- [Task requirements] Search the records below for the string "reports" and copy each line where it turns up.
Exercise materials START
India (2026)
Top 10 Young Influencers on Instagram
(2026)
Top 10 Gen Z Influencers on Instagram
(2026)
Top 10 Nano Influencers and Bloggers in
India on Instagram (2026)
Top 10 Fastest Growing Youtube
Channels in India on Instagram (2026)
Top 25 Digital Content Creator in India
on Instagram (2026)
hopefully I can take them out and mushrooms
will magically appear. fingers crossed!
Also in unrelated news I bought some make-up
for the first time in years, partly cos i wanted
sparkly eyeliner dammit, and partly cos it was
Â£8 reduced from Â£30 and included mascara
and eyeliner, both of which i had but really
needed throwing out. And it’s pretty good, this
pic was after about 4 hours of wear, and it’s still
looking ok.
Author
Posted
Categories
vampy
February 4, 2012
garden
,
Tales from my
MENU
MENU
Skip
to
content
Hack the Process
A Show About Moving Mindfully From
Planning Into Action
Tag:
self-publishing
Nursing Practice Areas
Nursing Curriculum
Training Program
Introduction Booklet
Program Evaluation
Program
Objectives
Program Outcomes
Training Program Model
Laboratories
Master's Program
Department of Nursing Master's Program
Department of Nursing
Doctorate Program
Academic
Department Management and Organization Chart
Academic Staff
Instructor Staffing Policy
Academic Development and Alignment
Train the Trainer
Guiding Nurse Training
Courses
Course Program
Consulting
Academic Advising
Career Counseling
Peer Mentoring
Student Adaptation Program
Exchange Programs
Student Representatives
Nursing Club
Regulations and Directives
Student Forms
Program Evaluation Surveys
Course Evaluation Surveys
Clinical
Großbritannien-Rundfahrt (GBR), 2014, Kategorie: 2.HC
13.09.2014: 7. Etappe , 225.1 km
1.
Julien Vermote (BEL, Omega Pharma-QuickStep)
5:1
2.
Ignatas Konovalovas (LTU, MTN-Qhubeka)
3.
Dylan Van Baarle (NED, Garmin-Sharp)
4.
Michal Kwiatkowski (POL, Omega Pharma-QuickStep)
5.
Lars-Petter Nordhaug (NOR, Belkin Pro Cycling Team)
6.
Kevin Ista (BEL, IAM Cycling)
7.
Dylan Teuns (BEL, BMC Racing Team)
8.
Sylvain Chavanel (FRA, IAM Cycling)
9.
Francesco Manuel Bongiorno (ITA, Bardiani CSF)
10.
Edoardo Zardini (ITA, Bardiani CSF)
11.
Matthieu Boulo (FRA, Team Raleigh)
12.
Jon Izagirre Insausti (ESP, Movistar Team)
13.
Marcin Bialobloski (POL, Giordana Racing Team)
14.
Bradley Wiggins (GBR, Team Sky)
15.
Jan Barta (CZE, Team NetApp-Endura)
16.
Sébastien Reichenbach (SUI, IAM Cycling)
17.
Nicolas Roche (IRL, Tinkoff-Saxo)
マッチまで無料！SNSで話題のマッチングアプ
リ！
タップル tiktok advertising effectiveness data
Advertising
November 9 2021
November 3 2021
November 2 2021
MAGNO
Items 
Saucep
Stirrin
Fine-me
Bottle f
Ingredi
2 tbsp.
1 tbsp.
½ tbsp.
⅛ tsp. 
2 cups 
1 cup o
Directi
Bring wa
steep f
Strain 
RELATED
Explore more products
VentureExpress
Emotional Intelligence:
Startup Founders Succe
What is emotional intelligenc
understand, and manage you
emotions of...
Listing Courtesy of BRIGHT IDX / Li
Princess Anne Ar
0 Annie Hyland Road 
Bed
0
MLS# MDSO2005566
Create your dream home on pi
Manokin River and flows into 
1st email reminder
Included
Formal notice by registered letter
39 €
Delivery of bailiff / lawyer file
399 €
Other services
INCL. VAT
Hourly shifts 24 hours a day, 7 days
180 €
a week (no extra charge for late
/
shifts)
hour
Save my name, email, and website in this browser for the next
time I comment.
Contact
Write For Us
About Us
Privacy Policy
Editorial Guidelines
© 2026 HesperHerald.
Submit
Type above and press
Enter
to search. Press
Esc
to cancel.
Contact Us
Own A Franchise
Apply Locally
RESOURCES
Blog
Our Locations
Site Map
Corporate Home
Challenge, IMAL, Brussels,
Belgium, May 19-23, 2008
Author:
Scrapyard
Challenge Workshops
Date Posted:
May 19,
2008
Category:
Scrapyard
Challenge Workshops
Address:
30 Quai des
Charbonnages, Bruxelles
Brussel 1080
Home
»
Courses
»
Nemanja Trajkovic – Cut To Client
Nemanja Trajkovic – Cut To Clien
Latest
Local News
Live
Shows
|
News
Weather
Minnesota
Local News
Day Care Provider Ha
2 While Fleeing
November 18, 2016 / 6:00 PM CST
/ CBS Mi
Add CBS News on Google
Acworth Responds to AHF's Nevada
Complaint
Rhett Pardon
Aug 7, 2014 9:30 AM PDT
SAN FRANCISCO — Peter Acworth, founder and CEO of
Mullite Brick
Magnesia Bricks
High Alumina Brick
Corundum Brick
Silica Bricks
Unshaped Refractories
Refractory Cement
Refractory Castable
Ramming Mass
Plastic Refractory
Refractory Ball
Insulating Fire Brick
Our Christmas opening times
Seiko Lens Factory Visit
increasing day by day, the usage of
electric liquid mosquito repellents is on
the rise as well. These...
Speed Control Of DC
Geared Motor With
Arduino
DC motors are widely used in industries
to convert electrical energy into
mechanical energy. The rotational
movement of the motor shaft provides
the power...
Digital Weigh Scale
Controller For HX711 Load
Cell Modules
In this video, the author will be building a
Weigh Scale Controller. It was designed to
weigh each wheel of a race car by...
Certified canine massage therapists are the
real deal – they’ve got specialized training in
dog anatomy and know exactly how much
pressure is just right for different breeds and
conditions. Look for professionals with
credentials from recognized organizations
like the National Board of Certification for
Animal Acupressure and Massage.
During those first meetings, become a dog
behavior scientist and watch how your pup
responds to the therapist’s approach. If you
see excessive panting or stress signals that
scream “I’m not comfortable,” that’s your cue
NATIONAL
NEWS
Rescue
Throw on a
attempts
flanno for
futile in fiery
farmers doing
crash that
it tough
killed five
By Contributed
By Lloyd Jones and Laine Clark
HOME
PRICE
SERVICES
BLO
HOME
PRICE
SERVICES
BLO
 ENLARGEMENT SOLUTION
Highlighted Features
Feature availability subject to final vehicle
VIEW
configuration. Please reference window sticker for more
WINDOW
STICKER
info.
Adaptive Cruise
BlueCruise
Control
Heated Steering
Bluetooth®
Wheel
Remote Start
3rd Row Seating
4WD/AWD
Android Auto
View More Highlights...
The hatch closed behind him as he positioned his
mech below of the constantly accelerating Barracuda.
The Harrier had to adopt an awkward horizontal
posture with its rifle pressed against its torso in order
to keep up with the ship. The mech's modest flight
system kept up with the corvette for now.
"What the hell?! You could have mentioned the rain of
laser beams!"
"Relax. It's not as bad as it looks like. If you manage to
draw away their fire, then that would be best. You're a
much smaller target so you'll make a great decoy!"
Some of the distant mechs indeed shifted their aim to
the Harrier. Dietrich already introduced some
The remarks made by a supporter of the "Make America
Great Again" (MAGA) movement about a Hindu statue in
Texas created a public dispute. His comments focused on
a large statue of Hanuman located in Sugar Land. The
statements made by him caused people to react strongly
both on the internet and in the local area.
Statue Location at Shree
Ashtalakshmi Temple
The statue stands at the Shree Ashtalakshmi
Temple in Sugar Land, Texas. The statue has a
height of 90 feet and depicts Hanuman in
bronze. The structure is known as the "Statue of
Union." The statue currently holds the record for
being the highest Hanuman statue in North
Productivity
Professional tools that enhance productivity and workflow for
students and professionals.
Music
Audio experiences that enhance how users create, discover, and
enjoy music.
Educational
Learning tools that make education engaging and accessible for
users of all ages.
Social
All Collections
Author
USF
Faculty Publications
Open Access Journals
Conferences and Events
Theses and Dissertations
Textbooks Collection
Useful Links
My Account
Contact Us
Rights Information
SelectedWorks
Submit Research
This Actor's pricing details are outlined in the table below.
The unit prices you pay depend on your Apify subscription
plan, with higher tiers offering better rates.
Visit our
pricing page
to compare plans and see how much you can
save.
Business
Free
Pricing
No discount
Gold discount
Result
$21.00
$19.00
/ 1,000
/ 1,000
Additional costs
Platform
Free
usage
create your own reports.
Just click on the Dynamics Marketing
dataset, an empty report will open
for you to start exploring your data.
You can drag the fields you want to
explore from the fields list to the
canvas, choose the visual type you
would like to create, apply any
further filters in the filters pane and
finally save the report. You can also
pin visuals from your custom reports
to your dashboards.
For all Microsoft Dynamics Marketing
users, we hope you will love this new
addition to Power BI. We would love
Exercise materials END
- [Output of the task]
create your own reports.
pin visuals from your custom reports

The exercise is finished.